--- Instructions to follow ---
Pick every line from the data that holds the word "Erinnerungskultur".

════

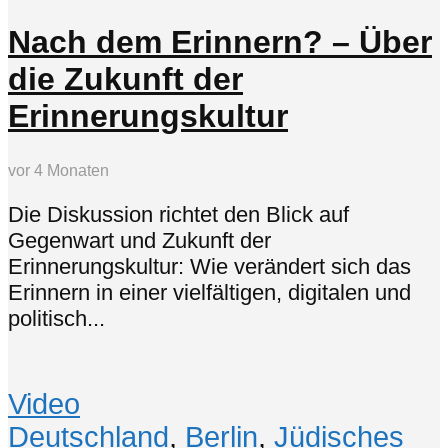
Nach dem Erinnern? – Über
die Zukunft der
Erinnerungskultur
vor 4 Monaten
Die Diskussion richtet den Blick auf
Gegenwart und Zukunft der
Erinnerungskultur: Wie verändert sich das
Erinnern in einer vielfältigen, digitalen und
politisch...
Video
Deutschland
,
Berlin
,
Jüdisches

════

--- Answer space ---
Erinnerungskultur
Erinnerungskultur: Wie verändert sich das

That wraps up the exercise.